- Opening Delimiter -

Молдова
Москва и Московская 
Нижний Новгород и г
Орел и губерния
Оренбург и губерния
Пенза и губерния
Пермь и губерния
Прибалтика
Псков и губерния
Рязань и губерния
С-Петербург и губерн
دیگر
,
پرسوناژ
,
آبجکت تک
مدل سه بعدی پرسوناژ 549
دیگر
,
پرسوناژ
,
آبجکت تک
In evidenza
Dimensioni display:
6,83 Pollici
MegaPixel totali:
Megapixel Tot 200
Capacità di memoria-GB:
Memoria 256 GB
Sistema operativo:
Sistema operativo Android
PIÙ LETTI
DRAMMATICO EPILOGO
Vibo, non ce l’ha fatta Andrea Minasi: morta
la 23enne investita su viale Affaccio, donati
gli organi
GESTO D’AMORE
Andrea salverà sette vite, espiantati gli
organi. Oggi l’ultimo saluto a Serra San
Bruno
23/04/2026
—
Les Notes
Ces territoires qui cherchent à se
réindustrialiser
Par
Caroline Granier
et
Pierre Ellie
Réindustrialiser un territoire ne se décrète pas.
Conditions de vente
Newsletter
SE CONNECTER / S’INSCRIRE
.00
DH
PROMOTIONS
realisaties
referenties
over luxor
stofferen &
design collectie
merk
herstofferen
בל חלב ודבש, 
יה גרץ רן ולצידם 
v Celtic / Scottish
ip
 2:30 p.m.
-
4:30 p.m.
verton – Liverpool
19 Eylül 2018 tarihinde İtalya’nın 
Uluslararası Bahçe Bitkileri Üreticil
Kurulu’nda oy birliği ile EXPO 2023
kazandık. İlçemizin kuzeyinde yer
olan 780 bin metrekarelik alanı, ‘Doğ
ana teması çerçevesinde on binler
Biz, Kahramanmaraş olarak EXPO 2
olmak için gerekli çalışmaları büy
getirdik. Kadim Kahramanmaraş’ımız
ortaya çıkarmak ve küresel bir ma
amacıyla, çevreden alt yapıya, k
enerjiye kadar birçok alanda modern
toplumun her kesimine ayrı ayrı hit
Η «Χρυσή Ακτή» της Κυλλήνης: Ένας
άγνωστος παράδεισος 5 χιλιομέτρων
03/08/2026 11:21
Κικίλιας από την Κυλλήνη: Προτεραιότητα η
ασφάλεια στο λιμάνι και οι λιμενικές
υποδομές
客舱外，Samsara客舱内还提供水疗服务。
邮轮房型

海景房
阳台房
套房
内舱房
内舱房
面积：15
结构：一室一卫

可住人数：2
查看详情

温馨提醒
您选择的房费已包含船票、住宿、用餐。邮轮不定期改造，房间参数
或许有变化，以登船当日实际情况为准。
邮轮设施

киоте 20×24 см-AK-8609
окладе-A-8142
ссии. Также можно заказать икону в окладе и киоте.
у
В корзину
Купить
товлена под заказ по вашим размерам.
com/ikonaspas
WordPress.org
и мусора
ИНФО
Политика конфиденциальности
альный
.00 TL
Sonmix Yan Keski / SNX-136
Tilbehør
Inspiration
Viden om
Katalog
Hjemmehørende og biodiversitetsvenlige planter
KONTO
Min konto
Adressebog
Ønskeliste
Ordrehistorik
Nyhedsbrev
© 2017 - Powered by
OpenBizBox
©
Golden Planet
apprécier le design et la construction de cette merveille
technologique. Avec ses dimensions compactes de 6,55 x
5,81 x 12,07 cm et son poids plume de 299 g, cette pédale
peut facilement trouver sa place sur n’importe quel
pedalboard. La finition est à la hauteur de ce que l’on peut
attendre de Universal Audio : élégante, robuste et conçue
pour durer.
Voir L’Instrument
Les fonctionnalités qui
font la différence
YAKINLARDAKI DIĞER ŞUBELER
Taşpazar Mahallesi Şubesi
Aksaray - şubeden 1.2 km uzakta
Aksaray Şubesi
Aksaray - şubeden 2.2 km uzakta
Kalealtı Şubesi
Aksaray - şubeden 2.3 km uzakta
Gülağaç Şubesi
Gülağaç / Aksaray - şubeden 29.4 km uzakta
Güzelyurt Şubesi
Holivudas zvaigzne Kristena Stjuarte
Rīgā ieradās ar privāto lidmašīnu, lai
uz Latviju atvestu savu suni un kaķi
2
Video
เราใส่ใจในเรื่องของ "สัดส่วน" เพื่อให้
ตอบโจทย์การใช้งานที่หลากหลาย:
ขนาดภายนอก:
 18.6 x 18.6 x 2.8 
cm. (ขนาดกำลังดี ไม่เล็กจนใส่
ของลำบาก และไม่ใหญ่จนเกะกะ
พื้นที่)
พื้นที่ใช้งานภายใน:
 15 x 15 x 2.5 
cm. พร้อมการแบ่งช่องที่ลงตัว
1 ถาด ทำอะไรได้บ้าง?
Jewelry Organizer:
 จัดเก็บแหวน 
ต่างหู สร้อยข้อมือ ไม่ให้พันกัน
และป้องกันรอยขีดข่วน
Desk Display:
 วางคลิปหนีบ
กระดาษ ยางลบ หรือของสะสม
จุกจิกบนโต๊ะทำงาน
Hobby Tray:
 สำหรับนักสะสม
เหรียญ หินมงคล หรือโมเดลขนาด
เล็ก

- Closing Delimiter -

__Exercise brief__. Transcribe the lines above between the line holding "Conditions de vente" and the line holding "άγνωστος παράδεισος 5 χιλιομέτρων", inclusive, exactly as they stand and with nothing added.

__Solution to this exercise__.
Conditions de vente
Newsletter
SE CONNECTER / S’INSCRIRE
.00
DH
PROMOTIONS
realisaties
referenties
over luxor
stofferen &
design collectie
merk
herstofferen
בל חלב ודבש, 
יה גרץ רן ולצידם 
v Celtic / Scottish
ip
 2:30 p.m.
-
4:30 p.m.
verton – Liverpool
19 Eylül 2018 tarihinde İtalya’nın 
Uluslararası Bahçe Bitkileri Üreticil
Kurulu’nda oy birliği ile EXPO 2023
kazandık. İlçemizin kuzeyinde yer
olan 780 bin metrekarelik alanı, ‘Doğ
ana teması çerçevesinde on binler
Biz, Kahramanmaraş olarak EXPO 2
olmak için gerekli çalışmaları büy
getirdik. Kadim Kahramanmaraş’ımız
ortaya çıkarmak ve küresel bir ma
amacıyla, çevreden alt yapıya, k
enerjiye kadar birçok alanda modern
toplumun her kesimine ayrı ayrı hit
Η «Χρυσή Ακτή» της Κυλλήνης: Ένας
άγνωστος παράδεισος 5 χιλιομέτρων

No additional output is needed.